### INSTRUCTIONS FOR THE TASK:
Everything in the listing except the pictures should be written out exactly.
********
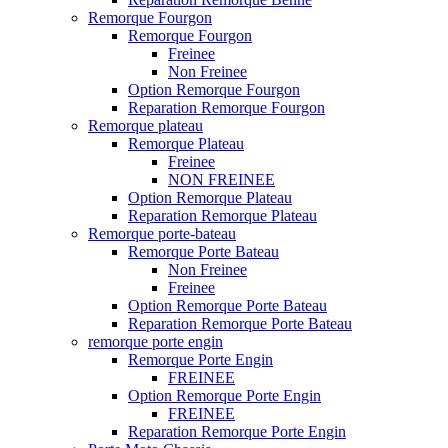
Remorque Fourgon
Remorque Fourgon
Freinee
Non Freinee
Option Remorque Fourgon
Reparation Remorque Fourgon
Remorque plateau
Remorque Plateau
Freinee
NON FREINEE
Option Remorque Plateau
Reparation Remorque Plateau
Remorque porte-bateau
Remorque Porte Bateau
Non Freinee
Freinee
Option Remorque Porte Bateau
Reparation Remorque Porte Bateau
remorque porte engin
Remorque Porte Engin
FREINEE
Option Remorque Porte Engin
FREINEE
Reparation Remorque Porte Engin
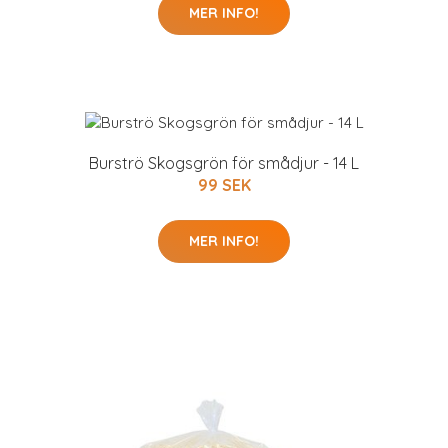
MER INFO!
Burströ Skogsgrön för smådjur - 14 L
99 SEK
MER INFO!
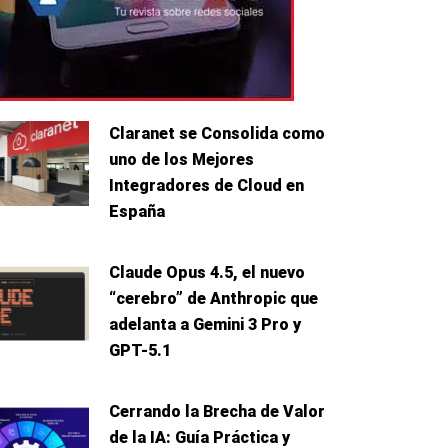
Claranet se Consolida como
uno de los Mejores
Integradores de Cloud en
España
Claude Opus 4.5, el nuevo
“cerebro” de Anthropic que
adelanta a Gemini 3 Pro y
GPT-5.1
Cerrando la Brecha de Valor
de la IA: Guía Práctica y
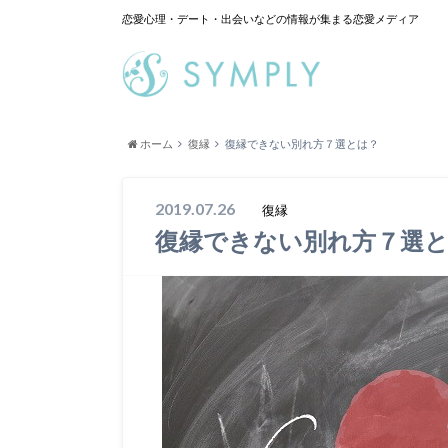
恋愛心理・デート・出会いなどの情報が集まる恋愛メディア
ホーム
復縁
復縁できない別れ方７選とは？
2019.07.26
復縁
復縁できない別れ方７選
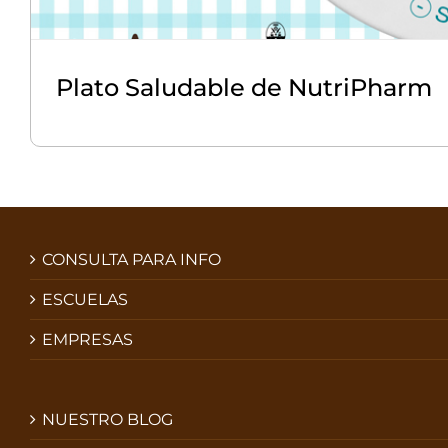
Plato Saludable de NutriPharm
CONSULTA PARA INFO
ESCUELAS
EMPRESAS
NUESTRO BLOG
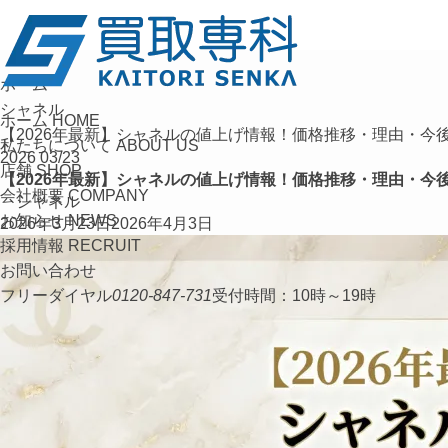
ホーム
シャネル
ホーム
HOME
【2026年最新】シャネルの値上げ情報！価格推移・理由・今
私たちについて
ABOUT US
2026
03/23
店舗
SHOP
【2026年最新】シャネルの値上げ情報！価格推移・理由・今
会社概要
COMPANY
シャネル
お知らせ
NEWS
2026年3月23日
2026年4月3日
採用情報
RECRUIT
お問い合わせ
フリーダイヤル
0120-847-731
受付時間：10時～19時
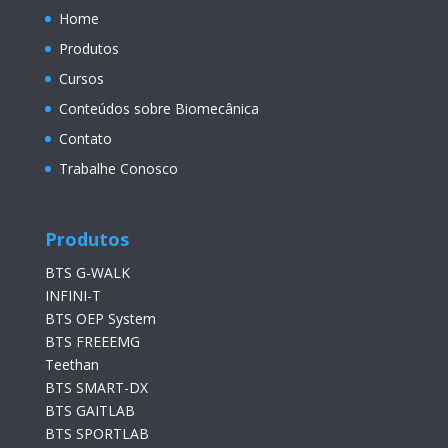
Home
Produtos
Cursos
Conteúdos sobre Biomecânica
Contato
Trabalhe Conosco
Produtos
BTS G-WALK
INFINI-T
BTS OEP System
BTS FREEEMG
Teethan
BTS SMART-DX
BTS GAITLAB
BTS SPORTLAB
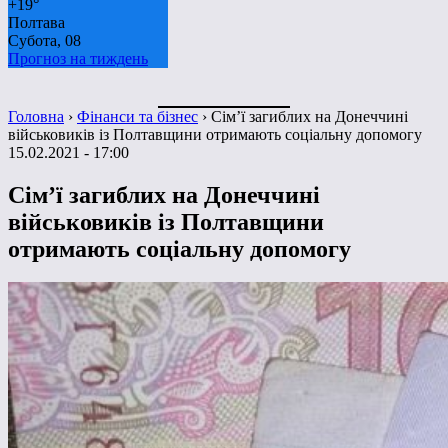
+
19°
Полтава
Субота, 08
Прогноз на тиждень
Головна
›
Фінанси та бізнес
›
Сім’ї загиблих на Донеччині
військовиків із Полтавщини отримають соціальну допомогу
15.02.2021 - 17:00
Сім’ї загиблих на Донеччині
військовиків із Полтавщини
отримають соціальну допомогу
********
### RESPONSE AREA:
Remorque Fourgon
Remorque Fourgon
Freinee
Non Freinee
Option Remorque Fourgon
Reparation Remorque Fourgon
Remorque plateau
Remorque Plateau
Freinee
NON FREINEE
Option Remorque Plateau
Reparation Remorque Plateau
Remorque porte-bateau
Remorque Porte Bateau
Non Freinee
Freinee
Option Remorque Porte Bateau
Reparation Remorque Porte Bateau
remorque porte engin
Remorque Porte Engin
FREINEE
Option Remorque Porte Engin
FREINEE
Reparation Remorque Porte Engin
MER INFO!
Burströ Skogsgrön för smådjur - 14 L
99 SEK
MER INFO!
Claranet se Consolida como
uno de los Mejores
Integradores de Cloud en
España
Claude Opus 4.5, el nuevo
“cerebro” de Anthropic que
adelanta a Gemini 3 Pro y
GPT-5.1
Cerrando la Brecha de Valor
de la IA: Guía Práctica y
恋愛心理・デート・出会いなどの情報が集まる恋愛メディア
ホーム
復縁
復縁できない別れ方７選とは？
2019.07.26
復縁
復縁できない別れ方７選
Plato Saludable de NutriPharm
CONSULTA PARA INFO
ESCUELAS
EMPRESAS
NUESTRO BLOG
ホーム
シャネル
ホーム
HOME
【2026年最新】シャネルの値上げ情報！価格推移・理由・今
私たちについて
ABOUT US
2026
03/23
店舗
SHOP
【2026年最新】シャネルの値上げ情報！価格推移・理由・今
会社概要
COMPANY
シャネル
お知らせ
NEWS
2026年3月23日
2026年4月3日
採用情報
RECRUIT
お問い合わせ
フリーダイヤル
0120-847-731
受付時間：10時～19時
Home
Produtos
Cursos
Conteúdos sobre Biomecânica
Contato
Trabalhe Conosco
Produtos
BTS G-WALK
INFINI-T
BTS OEP System
BTS FREEEMG
Teethan
BTS SMART-DX
BTS GAITLAB
BTS SPORTLAB
+
19°
Полтава
Субота, 08
Прогноз на тиждень
Головна
›
Фінанси та бізнес
›
Сім’ї загиблих на Донеччині
військовиків із Полтавщини отримають соціальну допомогу
15.02.2021 - 17:00
Сім’ї загиблих на Донеччині
військовиків із Полтавщини
отримають соціальну допомогу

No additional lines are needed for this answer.